#### Task statement
Only the lines below between the one holding "Popular Radio Host Allegedly" and the one holding "members to be vaccinated prior to departure.", inclusive, are to be reproduced word for word; the pictures are to be left out.

(Dataset entries)
++++++

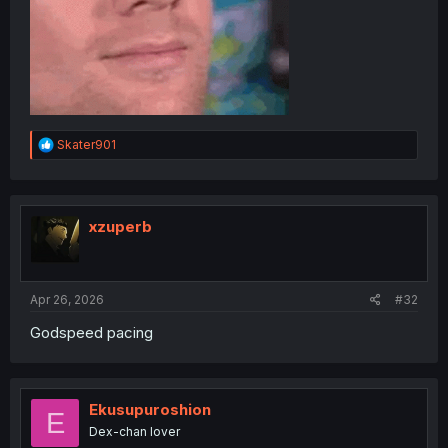
R
Skater901
e
a
c
t
i
xzuperb
o
n
s
:
Apr 26, 2026
#32
Godspeed pacing
Ekusupuroshion
E
Dex-chan lover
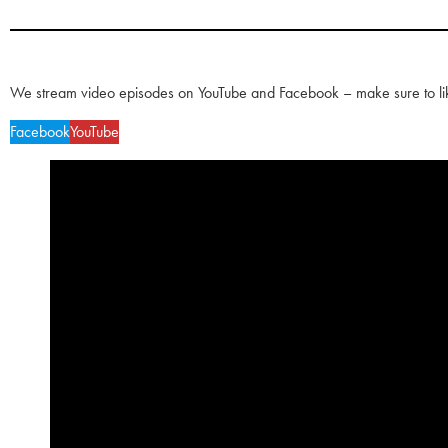
We stream video episodes on YouTube and Facebook – make sure to li
Facebook
YouTube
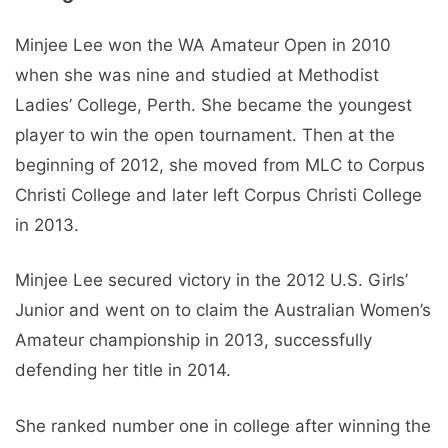
Minjee Lee won the WA Amateur Open in 2010
when she was nine and studied at Methodist
Ladies’ College, Perth. She became the youngest
player to win the open tournament. Then at the
beginning of 2012, she moved from MLC to Corpus
Christi College and later left Corpus Christi College
in 2013.
Minjee Lee secured victory in the 2012 U.S. Girls’
Junior and went on to claim the Australian Women’s
Amateur championship in 2013, successfully
defending her title in 2014.
She ranked number one in college after winning the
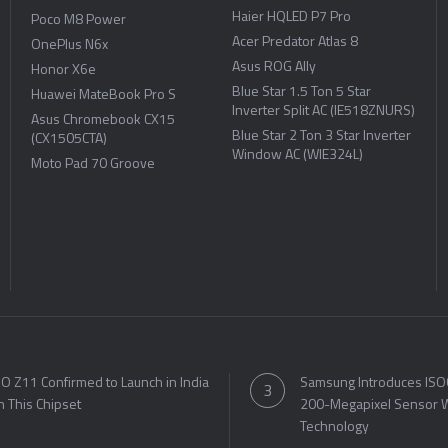
Haier HQLED P7 Pro
Poco M8 Power
Acer Predator Atlas 8
OnePlus N6x
Asus ROG Ally
Honor X6e
Blue Star 1.5 Ton 5 Star
Huawei MateBook Pro S
Inverter Split AC (IE518ZNURS)
Asus Chromebook CX15
Blue Star 2 Ton 3 Star Inverter
(CX1505CTA)
Window AC (WIE324L)
Moto Pad 70 Groove
O Z11 Confirmed to Launch in India
Samsung Introduces ISO
h This Chipset
200-Megapixel Sensor W
Technology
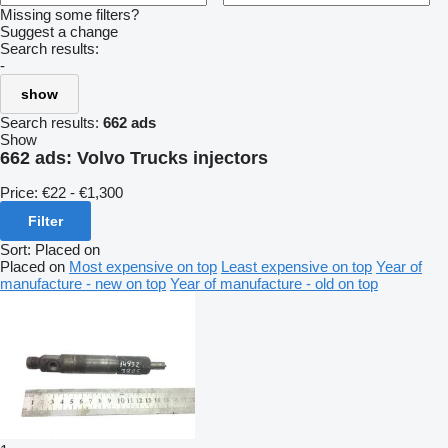
Missing some filters?
Suggest a change
Search results:
-
show
Search results:
662 ads
Show
662 ads:
Volvo Trucks injectors
Price:
€22 - €1,300
Filter
Sort
:
Placed on
Placed on
Most expensive on top
Least expensive on top
Year of
manufacture - new on top
Year of manufacture - old on top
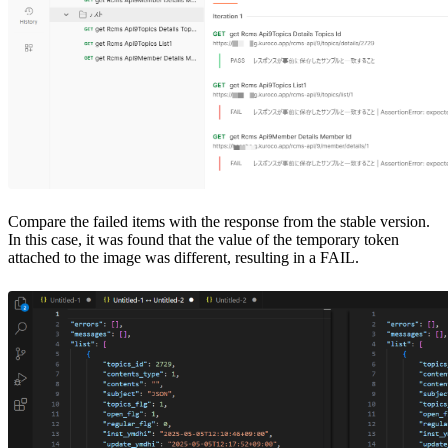
Compare the failed items with the response from the stable version.
In this case, it was found that the value of the temporary token
attached to the image was different, resulting in a FAIL.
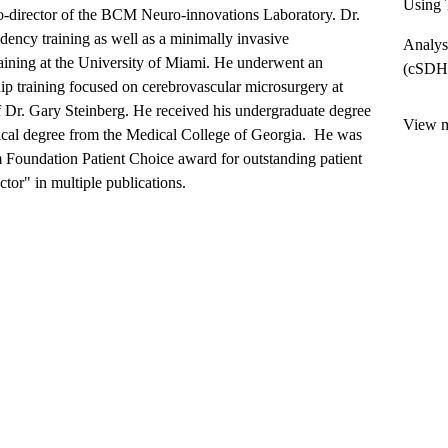
Using 
o-director of the BCM Neuro-innovations Laboratory. Dr.
dency training as well as a minimally invasive
Analys
aining at the University of Miami. He underwent an
(cSDH)
hip training focused on cerebrovascular microsurgery at
f Dr. Gary Steinberg. He received his undergraduate degree
View mo
ical degree from the Medical College of Georgia. He was
Foundation Patient Choice award for outstanding patient
tor" in multiple publications.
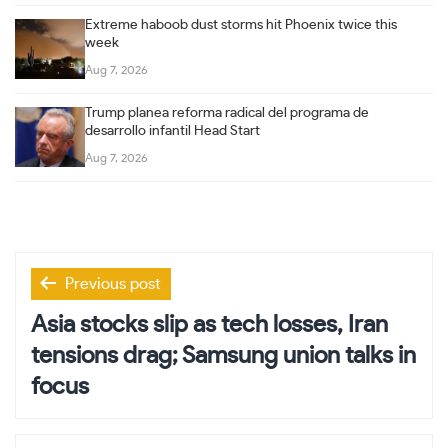
Extreme haboob dust storms hit Phoenix twice this
week
Aug 7, 2026
Trump planea reforma radical del programa de
desarrollo infantil Head Start
Aug 7, 2026
Post
Previous post
navigation
Asia stocks slip as tech losses, Iran
tensions drag; Samsung union talks in
focus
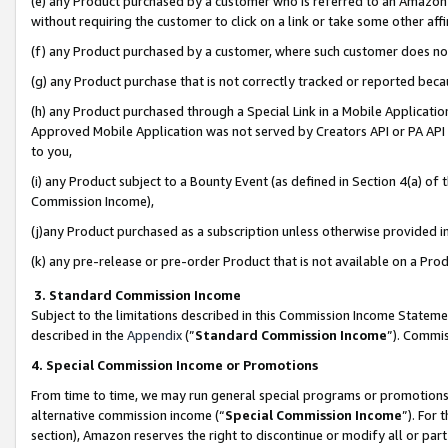
(e) any Product purchased by a customer who is referred to an Amazon Si
without requiring the customer to click on a link or take some other affi
(f) any Product purchased by a customer, where such customer does no
(g) any Product purchase that is not correctly tracked or reported bec
(h) any Product purchased through a Special Link in a Mobile Applicatio
Approved Mobile Application was not served by Creators API or PA API (
to you,
(i) any Product subject to a Bounty Event (as defined in Section 4(a) o
Commission Income),
(j)any Product purchased as a subscription unless otherwise provided 
(k) any pre-release or pre-order Product that is not available on a Prod
3. Standard Commission Income
Subject to the limitations described in this Commission Income Statem
described in the
Appendix
(”
Standard Commission Income
”). Commis
4. Special Commission Income or Promotions
From time to time, we may run general special programs or promotions 
alternative commission income (“
Special Commission Income
”). For
section), Amazon reserves the right to discontinue or modify all or par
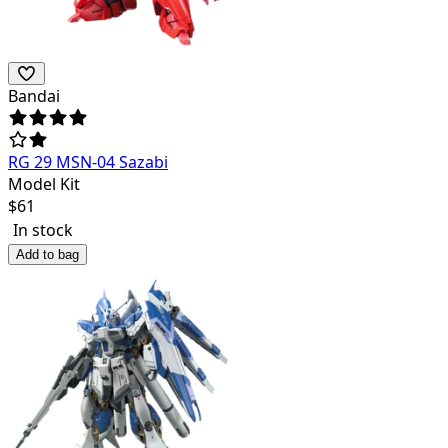
Bandai
RG 29 MSN-04 Sazabi
Model Kit
$
61
In stock
Add to bag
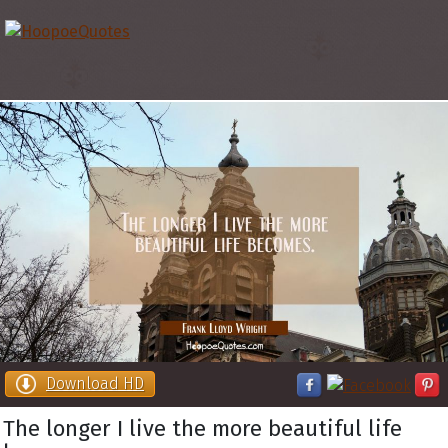
Download HD
The longer I live the more beautiful life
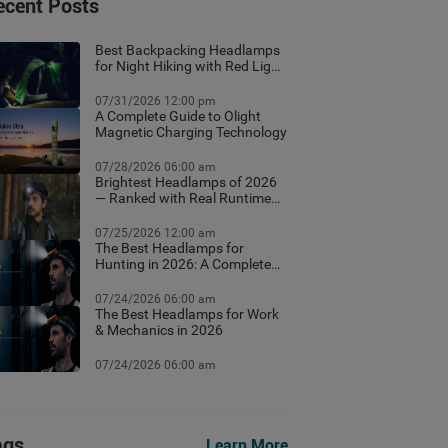
ecent Posts
Best Backpacking Headlamps
for Night Hiking with Red Light
Mode
07/31/2026 12:00 pm
A Complete Guide to Olight
Magnetic Charging Technology
07/28/2026 06:00 am
Brightest Headlamps of 2026
— Ranked with Real Runtime
Data
07/25/2026 12:00 am
The Best Headlamps for
Hunting in 2026: A Complete
Field Guide
07/24/2026 06:00 am
The Best Headlamps for Work
& Mechanics in 2026
07/24/2026 06:00 am
ags
Learn More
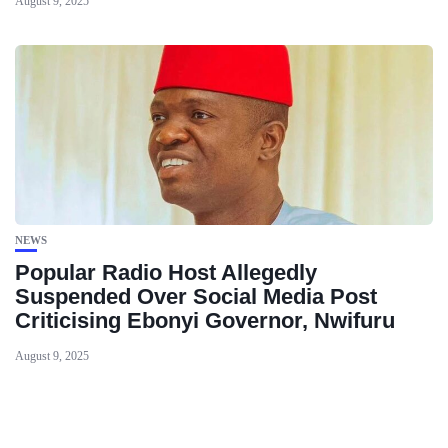
August 9, 2025
NEWS
Popular Radio Host Allegedly
Suspended Over Social Media Post
Criticising Ebonyi Governor, Nwifuru
August 9, 2025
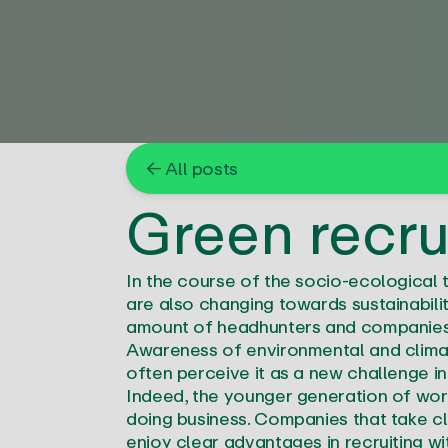
← All posts
Green recru
In the course of the socio-ecological 
are also changing towards sustainabilit
amount of headhunters and companies a
Awareness of environmental and climate
often perceive it as a new challenge in 
Indeed, the younger generation of work
doing business. Companies that take cl
enjoy clear advantages in recruiting wi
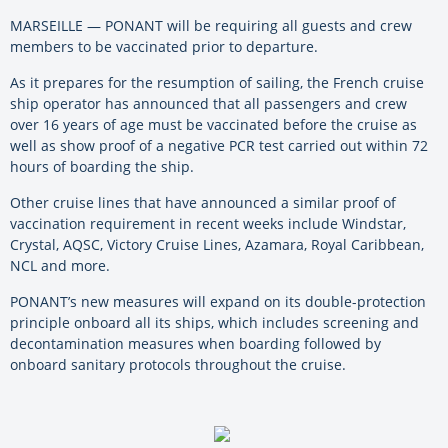
MARSEILLE — PONANT will be requiring all guests and crew
members to be vaccinated prior to departure.
As it prepares for the resumption of sailing, the French cruise
ship operator has announced that all passengers and crew
over 16 years of age must be vaccinated before the cruise as
well as show proof of a negative PCR test carried out within 72
hours of boarding the ship.
Other cruise lines that have announced a similar proof of
vaccination requirement in recent weeks include Windstar,
Crystal, AQSC, Victory Cruise Lines, Azamara, Royal Caribbean,
NCL and more.
PONANT’s new measures will expand on its double-protection
principle onboard all its ships, which includes screening and
decontamination measures when boarding followed by
onboard sanitary protocols throughout the cruise.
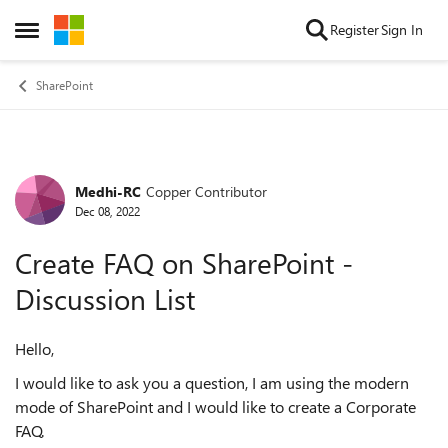
Skip to content
Register
Sign In
Open Side Menu
SharePoint
Medhi-RC
Copper Contributor
Forum Discussion
Dec 08, 2022
Create FAQ on SharePoint -
Discussion List
Hello,
I would like to ask you a question, I am using the modern
mode of SharePoint and I would like to create a Corporate
FAQ.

++++++

#### Solution for this problem
Popular Radio Host Allegedly
Suspended Over Social Media Post
Criticising Ebonyi Governor, Nwifuru
August 9, 2025
← All posts
Green recru
In the course of the socio-ecological 
are also changing towards sustainabilit
amount of headhunters and companies a
Awareness of environmental and climate
often perceive it as a new challenge in 
Indeed, the younger generation of work
doing business. Companies that take cl
enjoy clear advantages in recruiting wi
MARSEILLE — PONANT will be requiring all guests and crew
members to be vaccinated prior to departure.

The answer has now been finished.